EXERCISE DIRECTIONS ▸
The answer must be a word-for-word copy of the records below, with every picture left out.

RAW DATA ▸
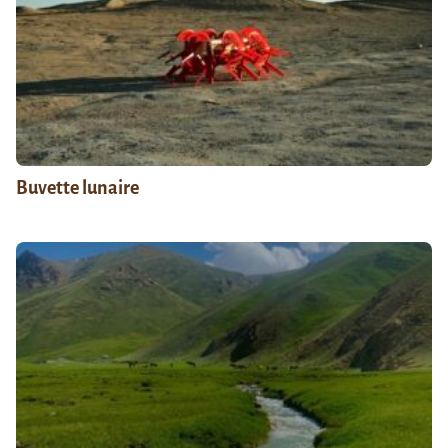
Buvette lunaire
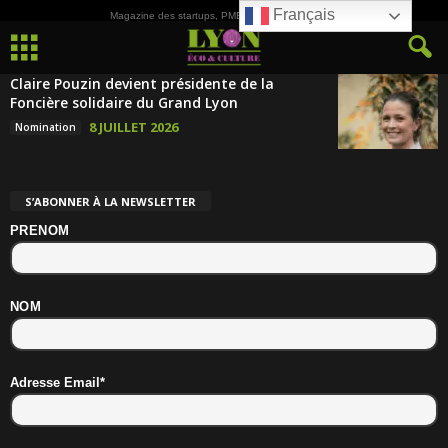
Français
Magazine des startups, PME, ETI et de la Culture
Claire Pouzin devient présidente de la
Foncière solidaire du Grand Lyon
8 JUILLET 2026
Nomination
S’ABONNER À LA NEWSLETTER
PRENOM
NOM
Adresse Email*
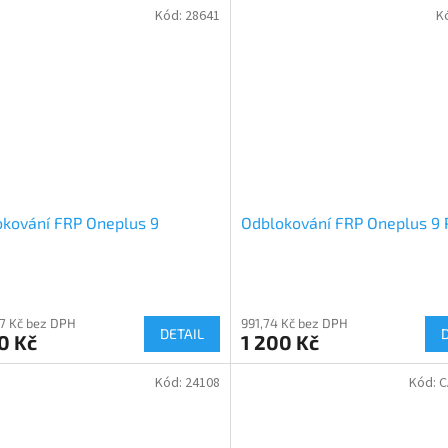
Kód:
28641
K
kování FRP Oneplus 9
Odblokování FRP Oneplus 9 
67 Kč bez DPH
991,74 Kč bez DPH
DETAIL
0 Kč
1 200 Kč
Kód:
24108
Kód:
C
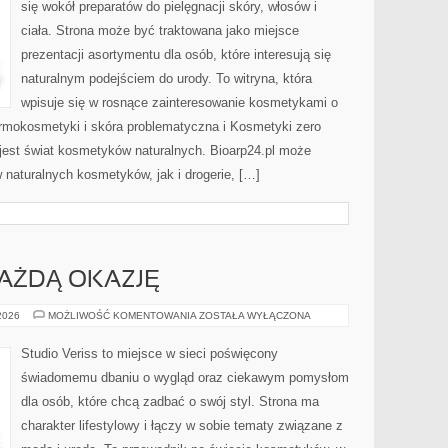
się wokół preparatów do pielęgnacji skóry, włosów i
ciała. Strona może być traktowana jako miejsce
prezentacji asortymentu dla osób, które interesują się
naturalnym podejściem do urody. To witryna, która
wpisuje się w rosnące zainteresowanie kosmetykami o
rmokosmetyki i skóra problematyczna i Kosmetyki zero
est świat kosmetyków naturalnych. Bioarp24.pl może
naturalnych kosmetyków, jak i drogerie, […]
KAŻDĄ OKAZJĘ
STYLIZACJE
 2026
MOŻLIWOŚĆ KOMENTOWANIA
ZOSTAŁA WYŁĄCZONA
NA
KAŻDĄ
OKAZJĘ
Studio Veriss to miejsce w sieci poświęcony
świadomemu dbaniu o wygląd oraz ciekawym pomysłom
dla osób, które chcą zadbać o swój styl. Strona ma
charakter lifestylowy i łączy w sobie tematy związane z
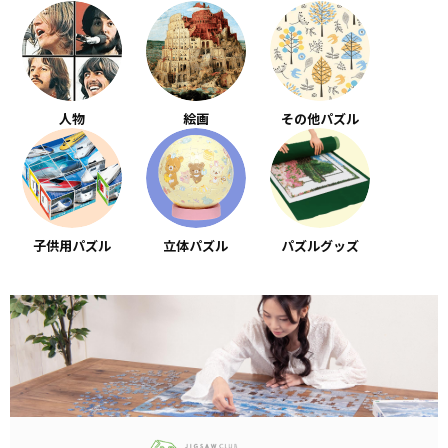
人物
絵画
その他パズル
子供用パズル
立体パズル
パズルグッズ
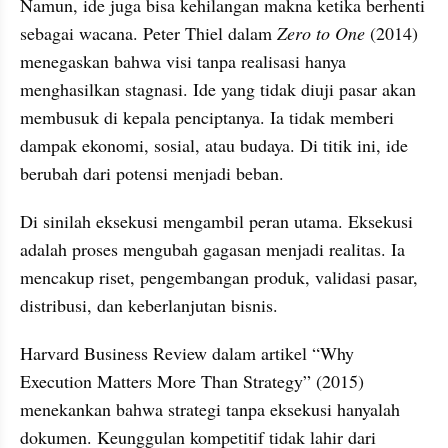
Namun, ide juga bisa kehilangan makna ketika berhenti 
sebagai wacana. Peter Thiel dalam 
Zero to One
 (2014) 
menegaskan bahwa visi tanpa realisasi hanya 
menghasilkan stagnasi. Ide yang tidak diuji pasar akan 
membusuk di kepala penciptanya. Ia tidak memberi 
dampak ekonomi, sosial, atau budaya. Di titik ini, ide 
berubah dari potensi menjadi beban.
Di sinilah eksekusi mengambil peran utama. Eksekusi 
adalah proses mengubah gagasan menjadi realitas. Ia 
mencakup riset, pengembangan produk, validasi pasar, 
distribusi, dan keberlanjutan bisnis. 
Harvard Business Review dalam artikel “Why 
Execution Matters More Than Strategy” (2015) 
menekankan bahwa strategi tanpa eksekusi hanyalah 
dokumen. Keunggulan kompetitif tidak lahir dari 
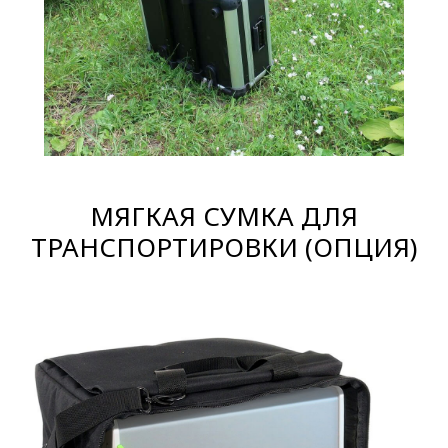
МЯГКАЯ СУМКА ДЛЯ
ТРАНСПОРТИРОВКИ (ОПЦИЯ)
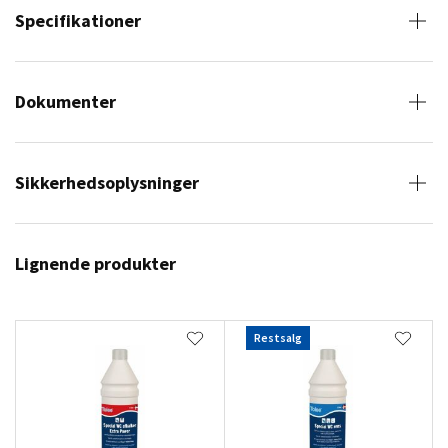
Specifikationer
Dokumenter
Sikkerhedsoplysninger
Lignende produkter
Restsalg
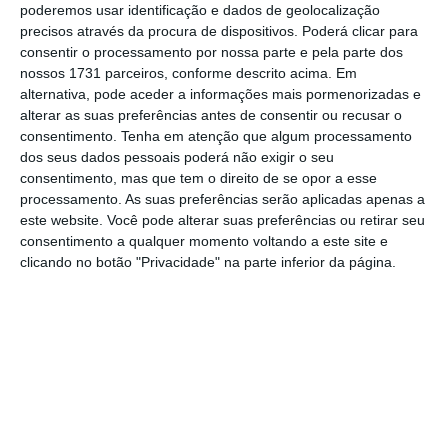
Assine o ECO Premium
poderemos usar identificação e dados de geolocalização
precisos através da procura de dispositivos. Poderá clicar para
consentir o processamento por nossa parte e pela parte dos
nossos 1731 parceiros, conforme descrito acima. Em
No momento em que a informação é
alternativa, pode aceder a informações mais pormenorizadas e
mais importante do que nunca, apoie
alterar as suas preferências antes de consentir ou recusar o
o jornalismo independente e rigoroso.
consentimento.
Tenha em atenção que algum processamento
dos seus dados pessoais poderá não exigir o seu
consentimento, mas que tem o direito de se opor a esse
De que forma? Assine o ECO Premium e
processamento. As suas preferências serão aplicadas apenas a
tenha acesso a notícias exclusivas, à
este website. Você pode alterar suas preferências ou retirar seu
consentimento a qualquer momento voltando a este site e
opinião que conta, às reportagens e
clicando no botão "Privacidade" na parte inferior da página.
especiais que mostram o outro lado da
história.
Esta assinatura é uma forma de apoiar
o ECO e os seus jornalistas. A nossa
contrapartida é o jornalismo
independente, rigoroso e credível.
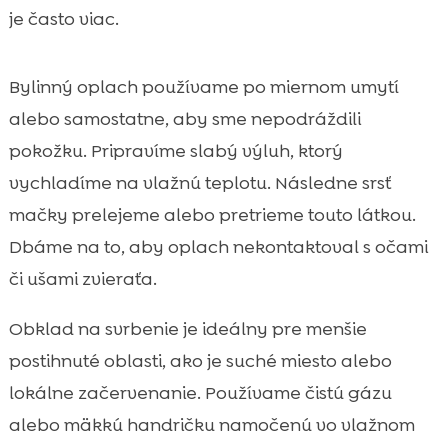
je často viac.
Bylinný oplach používame po miernom umytí
alebo samostatne, aby sme nepodráždili
pokožku. Pripravíme slabý výluh, ktorý
vychladíme na vlažnú teplotu. Následne srsť
mačky prelejeme alebo pretrieme touto látkou.
Dbáme na to, aby oplach nekontaktoval s očami
či ušami zvieraťa.
Obklad na svrbenie je ideálny pre menšie
postihnuté oblasti, ako je suché miesto alebo
lokálne začervenanie. Používame čistú gázu
alebo mäkkú handričku namočenú vo vlažnom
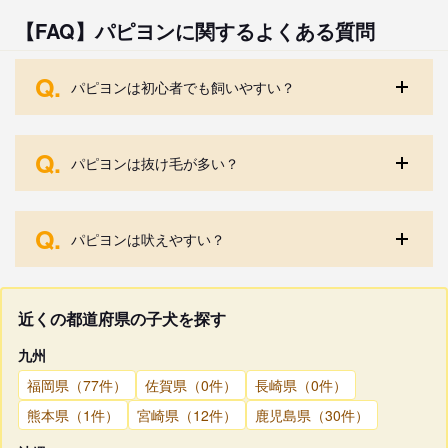
【FAQ】パピヨンに関するよくある質問
Q.
パピヨンは初心者でも飼いやすい？
Q.
パピヨンは抜け毛が多い？
Q.
パピヨンは吠えやすい？
近くの都道府県の子犬を探す
九州
福岡県（77件）
佐賀県（0件）
長崎県（0件）
熊本県（1件）
宮崎県（12件）
鹿児島県（30件）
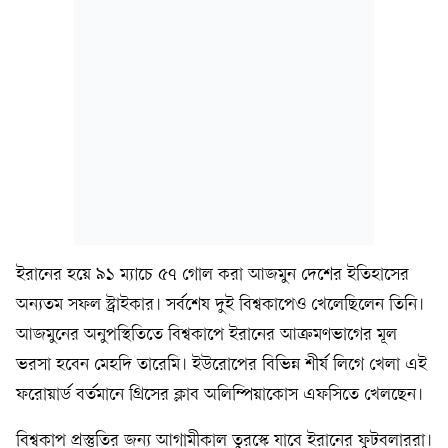
ইরানের হয়ে ৯১ ম্যাচে ৫৭ গোল করা আজমুন দেশের ইতিহাসের
অন্যতম সফল স্ট্রাইকার। সর্বশেষ দুই বিশ্বকাপেও খেলেছিলেন তিনি।
আজমুনের অনুপস্থিতিতে বিশ্বকাপে ইরানের আক্রমণভাগের মূল
ভরসা হবেন মেহদি তারেমি। ইউরোপের বিভিন্ন শীর্ষ লিগে খেলা এই
ফরোয়ার্ড বর্তমানে গ্রিসের ক্লাব অলিম্পিয়াকোস এফসিতে খেলছেন।
বিশ্বকাপ প্রস্তুতির জন্য আগামীকাল তুরস্কে যাবে ইরানের ফুটবলাররা।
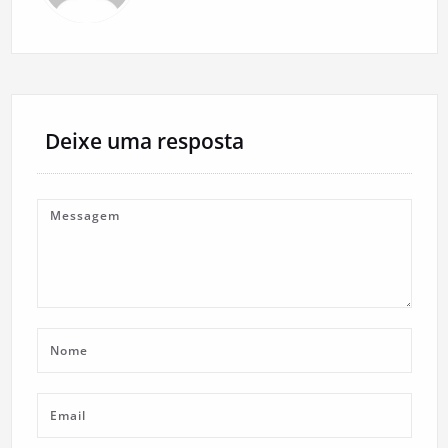
Deixe uma resposta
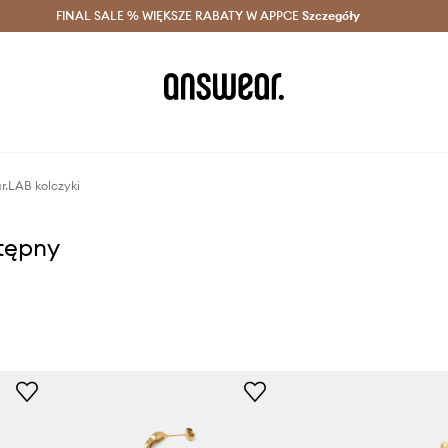
szczędzaj z Answear Club >
FINAL SALE % WIĘKSZE RABATY W APPCE
Dostawa nawet w 24h >
Szczegóły
News
.LAB kolczyki
stępny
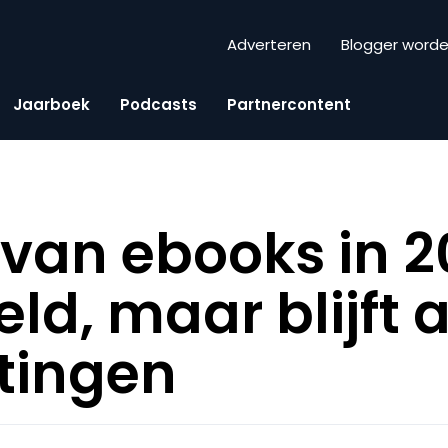
Adverteren
Blogger word
Jaarboek
Podcasts
Partnercontent
van ebooks in 2
d, maar blijft a
tingen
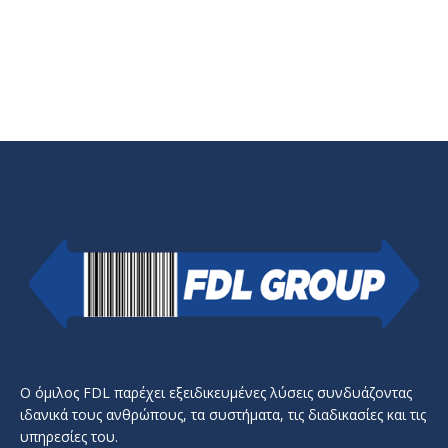
Ο όμιλος FDL παρέχει εξειδικευμένες λύσεις συνδυάζοντας
ιδανικά τους ανθρώπους, τα συστήματα, τις διαδικασίες και τις
υπηρεσίες του.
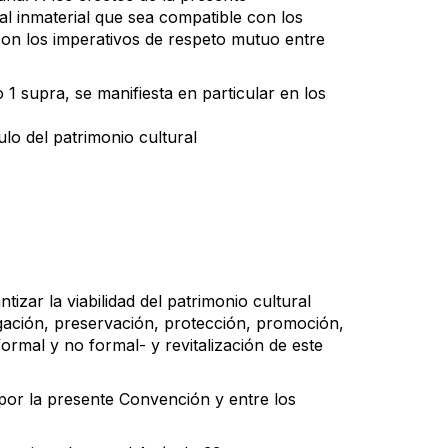
l inmaterial que sea compatible con los
on los imperativos de respeto mutuo entre
o 1 supra, se manifiesta en particular en los
ulo del patrimonio cultural
izar la viabilidad del patrimonio cultural
igación, preservación, protección, promoción,
ormal y no formal- y revitalización de este
 por la presente Convención y entre los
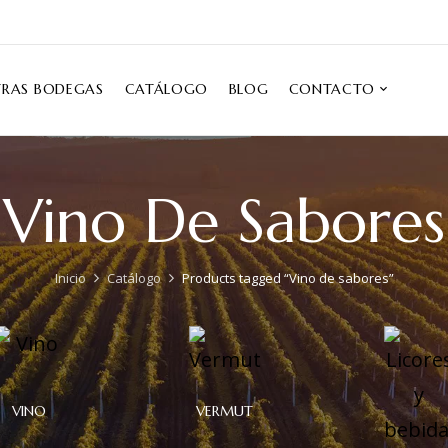
TRAS BODEGAS
CATÁLOGO
BLOG
CONTACTO
Vino De Sabores
Inicio
Catálogo
Products tagged “Vino de sabores”
VINO
VERMUT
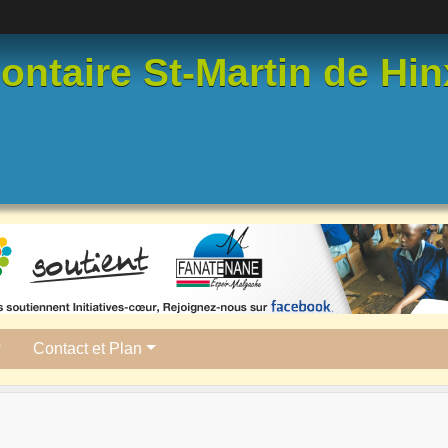
ntaire St-Martin de Hin
Contact et Plan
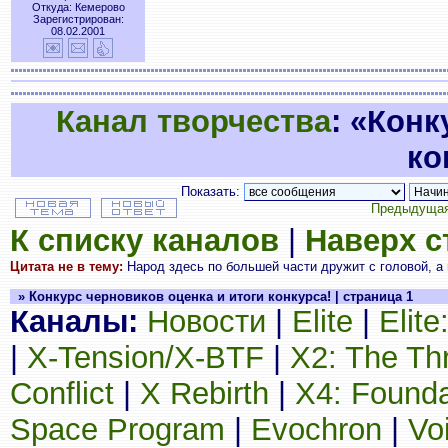
Откуда: Кемерово
Зарегистрирован:
08.02.2001
Канал творчества
: «Конк
ко
Показать:
Предыдущая
К списку каналов
|
Наверх 
Цитата не в тему:
Народ здесь по большей части дружит с головой, а н
» Конкурс черновиков оценка и итоги конкурса! | страница 1
Каналы:
Новости
|
Elite
|
Elit
|
X-Tension/X-BTF
|
X2: The Th
Conflict
|
X Rebirth
|
X4: Founda
Space Program
|
Evochron
|
Vo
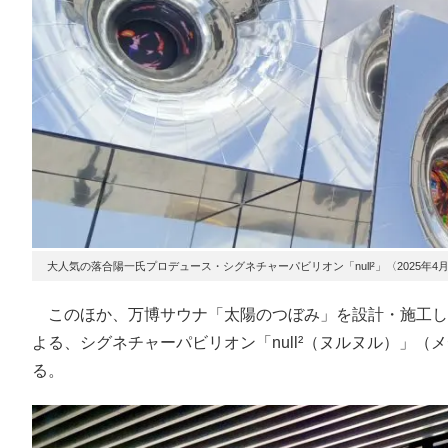
大人気の落合陽一氏プロデュース・シグネチャーパビリオン「null²」〈2025年4
このほか、万博サウナ「太陽のつぼみ」を設計・施工し
よる、シグネチャーパビリオン「null²（ヌルヌル）」
る。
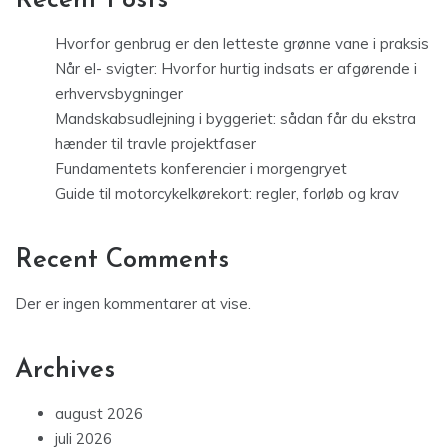
Recent Posts
Hvorfor genbrug er den letteste grønne vane i praksis
Når el- svigter: Hvorfor hurtig indsats er afgørende i
erhvervsbygninger
Mandskabsudlejning i byggeriet: sådan får du ekstra
hænder til travle projektfaser
Fundamentets konferencier i morgengryet
Guide til motorcykelkørekort: regler, forløb og krav
Recent Comments
Der er ingen kommentarer at vise.
Archives
august 2026
juli 2026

TASK ANSWER ▸
Buvette lunaire
Français
Magazine des startups, PME, ETI et de la Culture
Claire Pouzin devient présidente de la
Foncière solidaire du Grand Lyon
8 JUILLET 2026
Nomination
S’ABONNER À LA NEWSLETTER
PRENOM
NOM
Adresse Email*
Kód:
28641
K
kování FRP Oneplus 9
Odblokování FRP Oneplus 9 
67 Kč bez DPH
991,74 Kč bez DPH
DETAIL
0 Kč
1 200 Kč
Kód:
24108
Kód:
C
się wokół preparatów do pielęgnacji skóry, włosów i
ciała. Strona może być traktowana jako miejsce
prezentacji asortymentu dla osób, które interesują się
naturalnym podejściem do urody. To witryna, która
wpisuje się w rosnące zainteresowanie kosmetykami o
rmokosmetyki i skóra problematyczna i Kosmetyki zero
est świat kosmetyków naturalnych. Bioarp24.pl może
naturalnych kosmetyków, jak i drogerie, […]
KAŻDĄ OKAZJĘ
STYLIZACJE
 2026
MOŻLIWOŚĆ KOMENTOWANIA
ZOSTAŁA WYŁĄCZONA
NA
KAŻDĄ
OKAZJĘ
Studio Veriss to miejsce w sieci poświęcony
świadomemu dbaniu o wygląd oraz ciekawym pomysłom
dla osób, które chcą zadbać o swój styl. Strona ma
charakter lifestylowy i łączy w sobie tematy związane z
人物
絵画
その他パズル
子供用パズル
立体パズル
パズルグッズ
Namun, ide juga bisa kehilangan makna ketika berhenti 
sebagai wacana. Peter Thiel dalam 
Zero to One
 (2014) 
menegaskan bahwa visi tanpa realisasi hanya 
menghasilkan stagnasi. Ide yang tidak diuji pasar akan 
membusuk di kepala penciptanya. Ia tidak memberi 
dampak ekonomi, sosial, atau budaya. Di titik ini, ide 
berubah dari potensi menjadi beban.
Di sinilah eksekusi mengambil peran utama. Eksekusi 
adalah proses mengubah gagasan menjadi realitas. Ia 
mencakup riset, pengembangan produk, validasi pasar, 
distribusi, dan keberlanjutan bisnis. 
Harvard Business Review dalam artikel “Why 
Execution Matters More Than Strategy” (2015) 
menekankan bahwa strategi tanpa eksekusi hanyalah 
dokumen. Keunggulan kompetitif tidak lahir dari 
МЯГКАЯ СУМКА ДЛЯ
ТРАНСПОРТИРОВКИ (ОПЦИЯ)
Specifikationer
Dokumenter
Sikkerhedsoplysninger
Lignende produkter
Restsalg
Assine o ECO Premium
poderemos usar identificação e dados de geolocalização
precisos através da procura de dispositivos. Poderá clicar para
consentir o processamento por nossa parte e pela parte dos
nossos 1731 parceiros, conforme descrito acima. Em
No momento em que a informação é
alternativa, pode aceder a informações mais pormenorizadas e
mais importante do que nunca, apoie
alterar as suas preferências antes de consentir ou recusar o
o jornalismo independente e rigoroso.
consentimento.
Tenha em atenção que algum processamento
dos seus dados pessoais poderá não exigir o seu
consentimento, mas que tem o direito de se opor a esse
De que forma? Assine o ECO Premium e
processamento. As suas preferências serão aplicadas apenas a
tenha acesso a notícias exclusivas, à
este website. Você pode alterar suas preferências ou retirar seu
consentimento a qualquer momento voltando a este site e
opinião que conta, às reportagens e
clicando no botão "Privacidade" na parte inferior da página.
especiais que mostram o outro lado da
história.
Esta assinatura é uma forma de apoiar
o ECO e os seus jornalistas. A nossa
contrapartida é o jornalismo
independente, rigoroso e credível.
je často viac.
Bylinný oplach používame po miernom umytí
alebo samostatne, aby sme nepodráždili
pokožku. Pripravíme slabý výluh, ktorý
vychladíme na vlažnú teplotu. Následne srsť
mačky prelejeme alebo pretrieme touto látkou.
Dbáme na to, aby oplach nekontaktoval s očami
či ušami zvieraťa.
Obklad na svrbenie je ideálny pre menšie
postihnuté oblasti, ako je suché miesto alebo
lokálne začervenanie. Používame čistú gázu
alebo mäkkú handričku namočenú vo vlažnom
【FAQ】パピヨンに関するよくある質問
Q.
パピヨンは初心者でも飼いやすい？
Q.
パピヨンは抜け毛が多い？
Q.
パピヨンは吠えやすい？
近くの都道府県の子犬を探す
九州
福岡県（77件）
佐賀県（0件）
長崎県（0件）
熊本県（1件）
宮崎県（12件）
鹿児島県（30件）
ইরানের হয়ে ৯১ ম্যাচে ৫৭ গোল করা আজমুন দেশের ইতিহাসের
অন্যতম সফল স্ট্রাইকার। সর্বশেষ দুই বিশ্বকাপেও খেলেছিলেন তিনি।
আজমুনের অনুপস্থিতিতে বিশ্বকাপে ইরানের আক্রমণভাগের মূল
ভরসা হবেন মেহদি তারেমি। ইউরোপের বিভিন্ন শীর্ষ লিগে খেলা এই
ফরোয়ার্ড বর্তমানে গ্রিসের ক্লাব অলিম্পিয়াকোস এফসিতে খেলছেন।
বিশ্বকাপ প্রস্তুতির জন্য আগামীকাল তুরস্কে যাবে ইরানের ফুটবলাররা।
Deixe uma resposta
szczędzaj z Answear Club >
FINAL SALE % WIĘKSZE RABATY W APPCE
Dostawa nawet w 24h >
Szczegóły
News
.LAB kolczyki
stępny
Adverteren
Blogger word
Jaarboek
Podcasts
Partnercontent
van ebooks in 2
d, maar blijft a
tingen
Ο όμιλος FDL παρέχει εξειδικευμένες λύσεις συνδυάζοντας
ιδανικά τους ανθρώπους, τα συστήματα, τις διαδικασίες και τις
υπηρεσίες του.
l inmaterial que sea compatible con los
on los imperativos de respeto mutuo entre
o 1 supra, se manifiesta en particular en los
ulo del patrimonio cultural
izar la viabilidad del patrimonio cultural
igación, preservación, protección, promoción,
ormal y no formal- y revitalización de este
 por la presente Convención y entre los
TRAS BODEGAS
CATÁLOGO
BLOG
CONTACTO
Vino De Sabores
Inicio
Catálogo
Products tagged “Vino de sabores”
VINO
VERMUT
ntaire St-Martin de Hin
Contact et Plan
Откуда: Кемерово
Зарегистрирован:
08.02.2001
Канал творчества
: «Конк
ко
Показать:
Предыдущая
К списку каналов
|
Наверх 
Цитата не в тему:
Народ здесь по большей части дружит с головой, а н
» Конкурс черновиков оценка и итоги конкурса! | страница 1
Каналы:
Новости
|
Elite
|
Elit
|
X-Tension/X-BTF
|
X2: The Th
Conflict
|
X Rebirth
|
X4: Founda
Space Program
|
Evochron
|
Vo
大人気の落合陽一氏プロデュース・シグネチャーパビリオン「null²」〈2025年4
このほか、万博サウナ「太陽のつぼみ」を設計・施工し
よる、シグネチャーパビリオン「null²（ヌルヌル）」
る。
Recent Posts
Hvorfor genbrug er den letteste grønne vane i praksis
Når el- svigter: Hvorfor hurtig indsats er afgørende i
erhvervsbygninger
Mandskabsudlejning i byggeriet: sådan får du ekstra
hænder til travle projektfaser
Fundamentets konferencier i morgengryet
Guide til motorcykelkørekort: regler, forløb og krav
Recent Comments
Der er ingen kommentarer at vise.
Archives
august 2026
juli 2026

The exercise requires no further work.